Since 2017, Juan Garcia Espinosa has been the head of Spain’s Dirección General de Ordinación del Juego. During this time, Espinosa has spearheaded a number of programs intended to limit the harm of gambling for those who might be vulnerable to addictive or irresponsible behaviors.

This has included improving the existing frameworks within the organization and reclassifying gambling addiction as a mental illness. Both of these projects, undertaken by the DGOJ under Espinosa’s leadership, echo the pursuits of the PSOE-Unidos Podemos coalition to protect those at risk of developing gambling addiction in Spain, which many citizens and coalitions alike believe to be essential as the country becomes increasingly central in Europe’s gambling economy.

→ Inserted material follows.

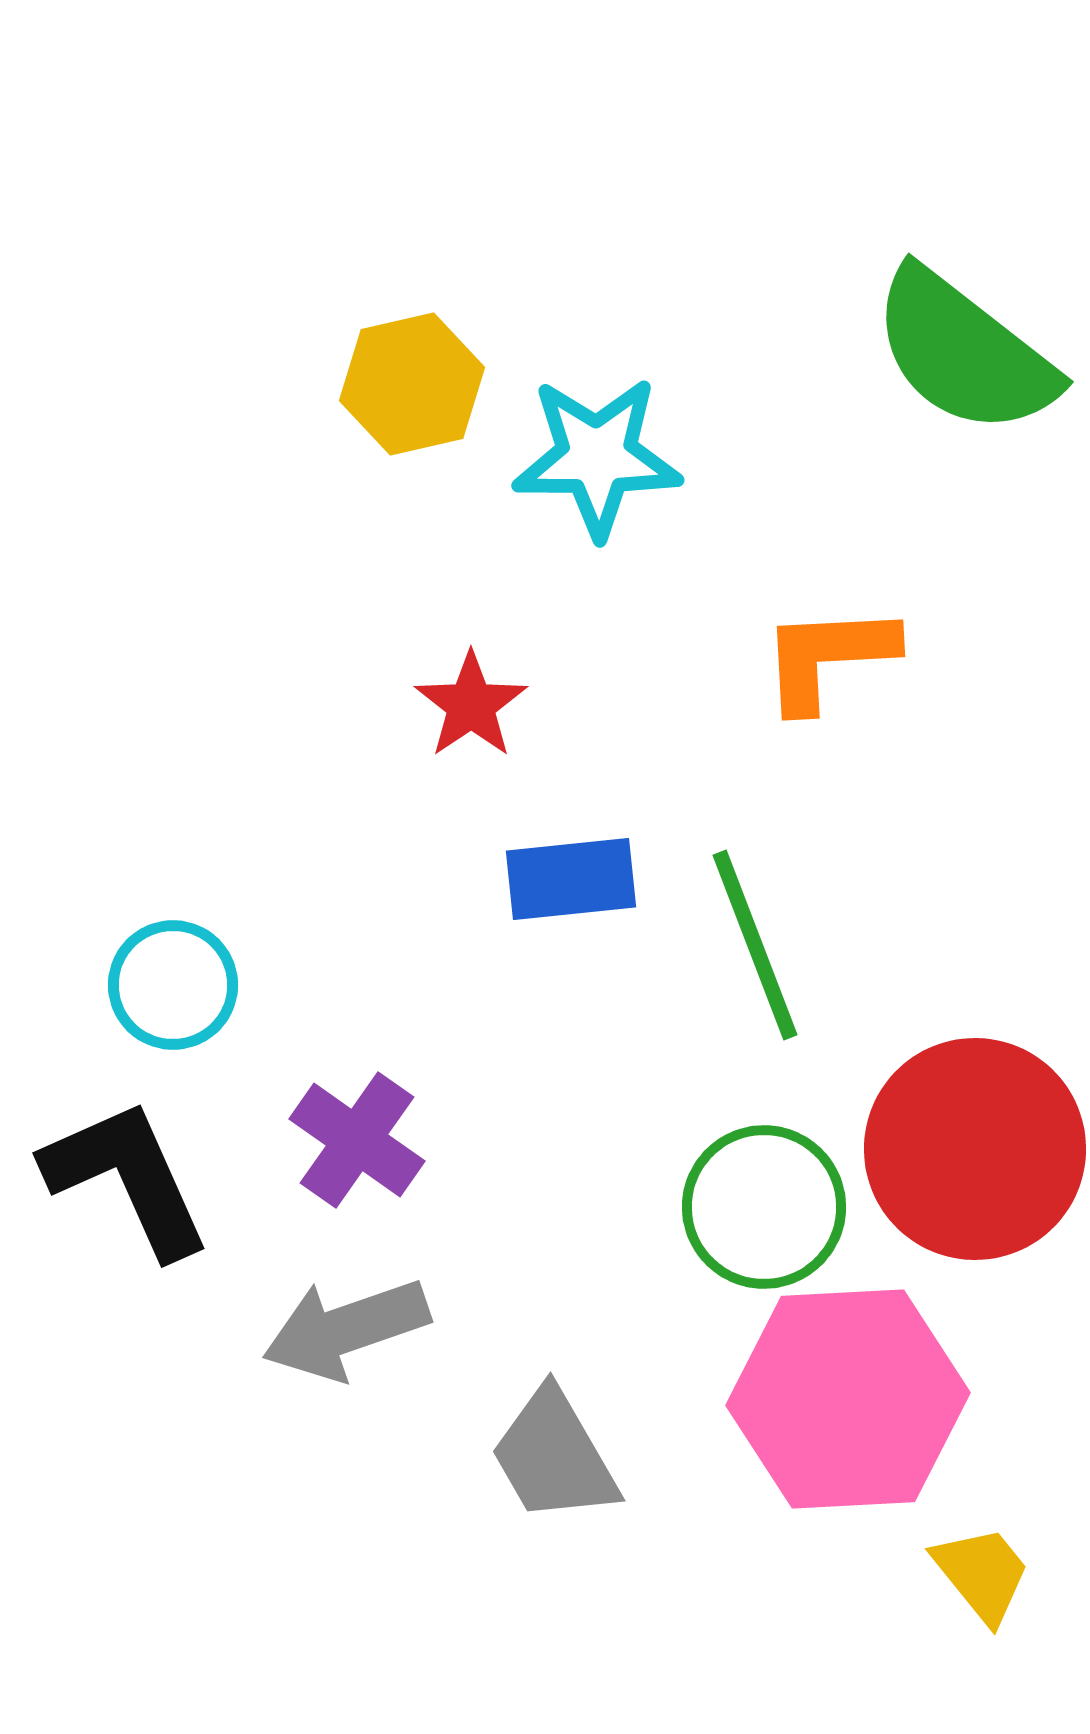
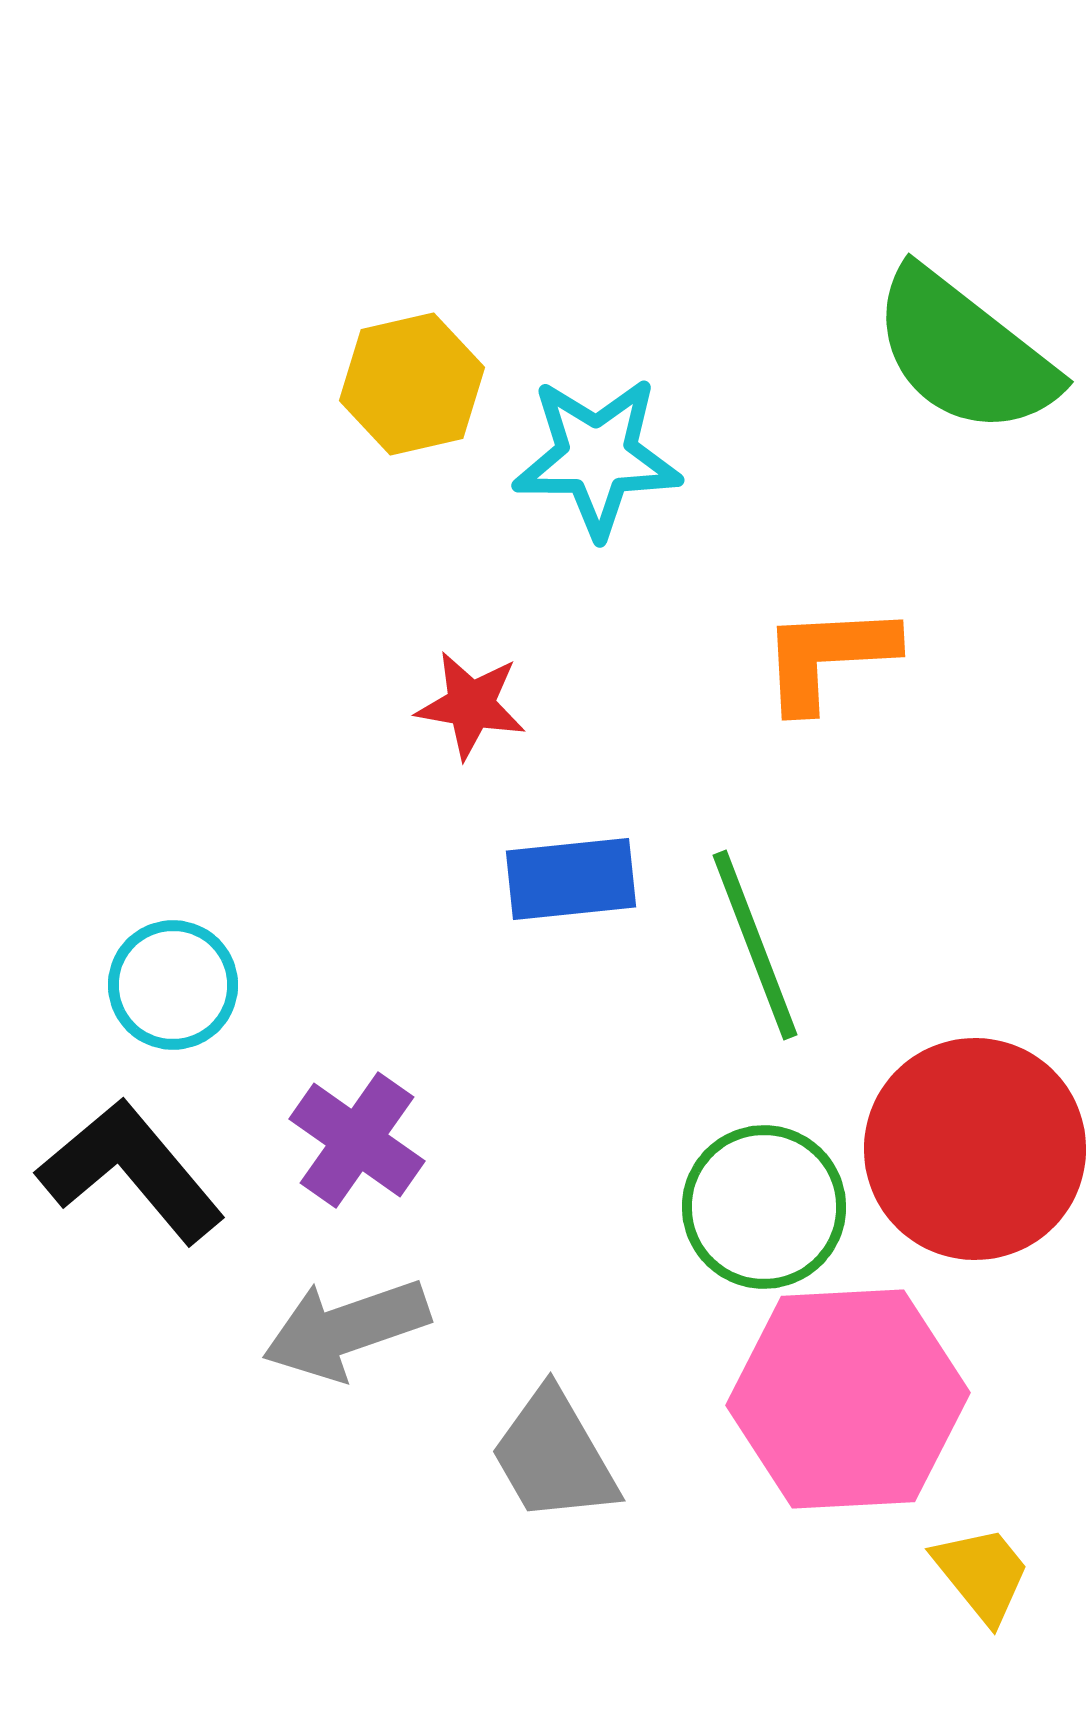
red star: rotated 28 degrees counterclockwise
black L-shape: moved 4 px right, 7 px up; rotated 16 degrees counterclockwise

Though Espionsa Stays, Some Changes Made

The decision on the part of the Partido Socialista Obrero Español and Unidos Podemos to keep Juan Garcia Espinosa in his post as director of the Dirección General de Ordinación del Juego, the PSOE-Podemos joint coalition did make some big decisions regarding the organization, including moving the supervising body of the DGOJ from Spain’s Ministry of Finance to the Consumer Affairs Ministry, headed by Alberto Garzon.

In addition to running the Consumer Affairs Ministry, Garzon is a Podemos Deputy. This shift did not come as a surprise, as the PSOE-Podemos coalition had confirmed that this specific reorganization was in the weeks some time in advance.

The new supervising body for the DGOJ means that gambling in Spain will now be inherently overseen by the Consumer Affairs Ministry, rather than the Ministry of Finance. In so doing, officials hope to recalibrate the administration in such a way as to ensure consumer protection, including protections to potentially vulnerable citizens, from the top-down.

Says Garzon: Look Out For Some More Updates

Upon implementation as the new supervisor of the DGOJ, Alberto Garzon told local media to be on the lookout for “sweeping changes” to Spain’s gambling laws in the next two to three weeks.

In a televised appearance on La Sexta’s weekend news broadcast “El Objetivo,” Garzon appealed to his audience, admitting that even he participates in the activity by annually drawing in Spain’s “El Gordo” lottery during the Christmas season. Still, Garzon emphasized that it is the government’s duty to protect its citizens, which he aims to do in his role as the supervisor of the DGOJ.

In his appearance, Garzon described the current state of affairs as having “virtually no regulation, leading to chaos,” with an advertising landscape “governed by the law of the jungle.”

According to El Pais, a Spain-based newspaper, one of the other changes to come from the PSOE-Podemos joint coalition will be a “management fee” for casino operators. The funds raised from this program would go, reportedly, to funding addiction treatment centers for those who struggle from gambling addiction.